How does the data below read from its first line through the line containing "acompañan casi siempre a casos como los"? Print those lines exactly.

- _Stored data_
/---

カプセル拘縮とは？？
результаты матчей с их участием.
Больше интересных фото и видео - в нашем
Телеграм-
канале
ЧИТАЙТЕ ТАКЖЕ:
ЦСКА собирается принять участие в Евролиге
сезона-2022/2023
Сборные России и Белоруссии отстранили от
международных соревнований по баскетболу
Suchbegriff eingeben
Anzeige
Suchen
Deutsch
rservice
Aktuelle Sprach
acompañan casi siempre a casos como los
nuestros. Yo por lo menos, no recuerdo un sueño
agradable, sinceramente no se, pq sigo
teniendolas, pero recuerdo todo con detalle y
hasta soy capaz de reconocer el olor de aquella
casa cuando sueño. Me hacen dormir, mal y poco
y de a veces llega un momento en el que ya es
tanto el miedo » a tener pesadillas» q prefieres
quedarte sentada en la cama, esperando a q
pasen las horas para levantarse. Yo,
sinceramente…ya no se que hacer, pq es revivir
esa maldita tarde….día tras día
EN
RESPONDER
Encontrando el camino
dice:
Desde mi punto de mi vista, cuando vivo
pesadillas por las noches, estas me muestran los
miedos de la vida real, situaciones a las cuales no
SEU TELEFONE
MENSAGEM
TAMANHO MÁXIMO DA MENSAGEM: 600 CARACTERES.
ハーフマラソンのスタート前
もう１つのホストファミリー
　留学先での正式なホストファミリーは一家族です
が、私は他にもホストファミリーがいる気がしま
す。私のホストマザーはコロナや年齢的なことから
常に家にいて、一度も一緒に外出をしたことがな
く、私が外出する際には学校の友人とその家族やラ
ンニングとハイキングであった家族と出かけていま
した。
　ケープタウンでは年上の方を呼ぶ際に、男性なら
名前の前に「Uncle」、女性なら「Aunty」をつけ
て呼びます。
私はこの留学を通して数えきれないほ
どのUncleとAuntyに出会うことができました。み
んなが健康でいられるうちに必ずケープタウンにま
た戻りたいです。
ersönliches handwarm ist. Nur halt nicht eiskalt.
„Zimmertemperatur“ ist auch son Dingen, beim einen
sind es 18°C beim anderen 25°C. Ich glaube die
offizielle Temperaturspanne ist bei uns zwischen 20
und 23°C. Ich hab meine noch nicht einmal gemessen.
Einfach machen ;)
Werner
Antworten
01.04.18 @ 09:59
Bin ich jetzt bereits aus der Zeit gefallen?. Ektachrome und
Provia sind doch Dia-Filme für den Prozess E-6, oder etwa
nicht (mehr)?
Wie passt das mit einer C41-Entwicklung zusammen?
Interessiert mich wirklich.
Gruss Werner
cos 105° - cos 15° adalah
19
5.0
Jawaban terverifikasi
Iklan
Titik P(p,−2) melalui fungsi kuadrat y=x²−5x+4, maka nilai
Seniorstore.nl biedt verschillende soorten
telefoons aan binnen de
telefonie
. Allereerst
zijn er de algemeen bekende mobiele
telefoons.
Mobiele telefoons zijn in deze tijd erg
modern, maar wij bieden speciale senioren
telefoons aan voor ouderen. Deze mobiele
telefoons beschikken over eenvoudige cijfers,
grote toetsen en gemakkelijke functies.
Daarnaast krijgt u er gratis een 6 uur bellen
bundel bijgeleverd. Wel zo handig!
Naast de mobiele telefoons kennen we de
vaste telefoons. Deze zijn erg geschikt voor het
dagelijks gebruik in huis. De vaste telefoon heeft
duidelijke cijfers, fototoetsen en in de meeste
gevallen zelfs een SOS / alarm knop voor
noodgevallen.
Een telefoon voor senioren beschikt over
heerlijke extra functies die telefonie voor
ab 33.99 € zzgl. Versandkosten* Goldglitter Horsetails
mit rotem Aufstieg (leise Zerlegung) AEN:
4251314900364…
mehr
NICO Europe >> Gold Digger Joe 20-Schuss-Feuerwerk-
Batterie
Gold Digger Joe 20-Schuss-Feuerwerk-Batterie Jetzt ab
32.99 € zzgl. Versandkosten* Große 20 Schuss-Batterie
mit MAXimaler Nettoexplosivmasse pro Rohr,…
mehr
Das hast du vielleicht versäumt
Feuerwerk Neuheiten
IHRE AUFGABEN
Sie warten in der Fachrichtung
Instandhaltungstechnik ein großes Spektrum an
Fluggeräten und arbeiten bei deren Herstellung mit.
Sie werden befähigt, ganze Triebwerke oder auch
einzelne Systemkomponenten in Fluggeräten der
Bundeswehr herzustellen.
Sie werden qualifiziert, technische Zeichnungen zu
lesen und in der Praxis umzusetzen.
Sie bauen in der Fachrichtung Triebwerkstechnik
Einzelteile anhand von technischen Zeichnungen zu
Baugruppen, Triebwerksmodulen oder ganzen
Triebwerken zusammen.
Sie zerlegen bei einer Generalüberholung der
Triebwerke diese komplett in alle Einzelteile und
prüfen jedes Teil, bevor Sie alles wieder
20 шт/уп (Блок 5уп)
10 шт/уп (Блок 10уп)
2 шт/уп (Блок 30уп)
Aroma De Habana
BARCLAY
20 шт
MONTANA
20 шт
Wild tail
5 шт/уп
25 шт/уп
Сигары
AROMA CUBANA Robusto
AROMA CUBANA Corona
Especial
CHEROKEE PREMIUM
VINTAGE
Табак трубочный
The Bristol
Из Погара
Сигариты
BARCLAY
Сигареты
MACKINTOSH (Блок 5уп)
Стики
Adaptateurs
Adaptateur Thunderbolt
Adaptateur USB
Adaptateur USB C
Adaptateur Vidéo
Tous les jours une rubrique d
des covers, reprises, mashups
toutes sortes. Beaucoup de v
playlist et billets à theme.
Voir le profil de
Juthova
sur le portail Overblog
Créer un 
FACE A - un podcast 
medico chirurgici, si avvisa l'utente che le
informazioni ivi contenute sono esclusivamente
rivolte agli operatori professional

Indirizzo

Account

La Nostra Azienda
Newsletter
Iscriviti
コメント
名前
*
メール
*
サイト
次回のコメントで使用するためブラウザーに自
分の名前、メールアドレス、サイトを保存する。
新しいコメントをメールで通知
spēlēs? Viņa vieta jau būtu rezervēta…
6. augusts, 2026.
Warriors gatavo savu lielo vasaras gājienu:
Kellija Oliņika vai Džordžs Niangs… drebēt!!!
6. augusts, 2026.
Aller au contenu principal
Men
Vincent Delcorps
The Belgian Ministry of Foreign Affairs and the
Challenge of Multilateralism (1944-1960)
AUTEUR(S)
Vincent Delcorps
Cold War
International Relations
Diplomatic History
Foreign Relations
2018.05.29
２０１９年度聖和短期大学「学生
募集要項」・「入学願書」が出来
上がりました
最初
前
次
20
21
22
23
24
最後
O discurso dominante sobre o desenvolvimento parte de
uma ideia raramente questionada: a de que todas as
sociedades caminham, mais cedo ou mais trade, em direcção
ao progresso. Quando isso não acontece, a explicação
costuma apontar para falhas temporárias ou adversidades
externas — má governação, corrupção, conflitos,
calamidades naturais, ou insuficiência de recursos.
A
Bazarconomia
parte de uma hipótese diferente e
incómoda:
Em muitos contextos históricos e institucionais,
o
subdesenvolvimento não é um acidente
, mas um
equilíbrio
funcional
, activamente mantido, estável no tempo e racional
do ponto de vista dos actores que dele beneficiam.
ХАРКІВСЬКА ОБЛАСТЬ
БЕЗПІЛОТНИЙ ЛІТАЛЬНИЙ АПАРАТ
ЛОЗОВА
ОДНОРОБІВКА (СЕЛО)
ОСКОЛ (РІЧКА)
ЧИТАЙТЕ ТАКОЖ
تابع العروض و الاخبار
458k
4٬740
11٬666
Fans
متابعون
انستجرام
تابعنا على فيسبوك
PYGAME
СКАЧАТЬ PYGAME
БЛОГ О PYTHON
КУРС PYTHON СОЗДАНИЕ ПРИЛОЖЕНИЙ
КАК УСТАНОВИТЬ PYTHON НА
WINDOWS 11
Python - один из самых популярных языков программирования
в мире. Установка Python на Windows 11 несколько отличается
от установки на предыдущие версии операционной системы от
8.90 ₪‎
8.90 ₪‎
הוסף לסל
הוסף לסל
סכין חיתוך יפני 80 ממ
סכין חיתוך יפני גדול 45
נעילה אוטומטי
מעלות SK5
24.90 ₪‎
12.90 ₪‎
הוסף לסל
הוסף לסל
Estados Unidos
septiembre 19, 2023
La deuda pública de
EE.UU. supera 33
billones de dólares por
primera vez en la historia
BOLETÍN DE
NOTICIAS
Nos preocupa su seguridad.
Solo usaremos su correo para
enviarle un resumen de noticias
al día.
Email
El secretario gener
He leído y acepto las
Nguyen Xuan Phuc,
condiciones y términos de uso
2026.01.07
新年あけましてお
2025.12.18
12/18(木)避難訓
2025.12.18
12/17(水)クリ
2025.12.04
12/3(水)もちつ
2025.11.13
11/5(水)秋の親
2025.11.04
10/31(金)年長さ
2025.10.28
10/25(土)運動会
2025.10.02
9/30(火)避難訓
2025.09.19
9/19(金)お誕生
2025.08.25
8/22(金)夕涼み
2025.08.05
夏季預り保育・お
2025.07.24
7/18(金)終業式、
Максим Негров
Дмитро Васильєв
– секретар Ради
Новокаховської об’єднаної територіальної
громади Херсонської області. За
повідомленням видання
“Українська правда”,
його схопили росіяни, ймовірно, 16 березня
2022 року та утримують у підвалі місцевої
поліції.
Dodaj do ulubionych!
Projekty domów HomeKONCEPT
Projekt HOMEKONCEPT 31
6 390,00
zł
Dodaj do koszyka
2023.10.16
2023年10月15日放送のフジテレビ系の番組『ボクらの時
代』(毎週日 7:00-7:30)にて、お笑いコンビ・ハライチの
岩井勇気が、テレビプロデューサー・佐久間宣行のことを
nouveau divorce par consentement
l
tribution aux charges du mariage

\---

- _Your response_
カプセル拘縮とは？？
результаты матчей с их участием.
Больше интересных фото и видео - в нашем
Телеграм-
канале
ЧИТАЙТЕ ТАКЖЕ:
ЦСКА собирается принять участие в Евролиге
сезона-2022/2023
Сборные России и Белоруссии отстранили от
международных соревнований по баскетболу
Suchbegriff eingeben
Anzeige
Suchen
Deutsch
rservice
Aktuelle Sprach
acompañan casi siempre a casos como los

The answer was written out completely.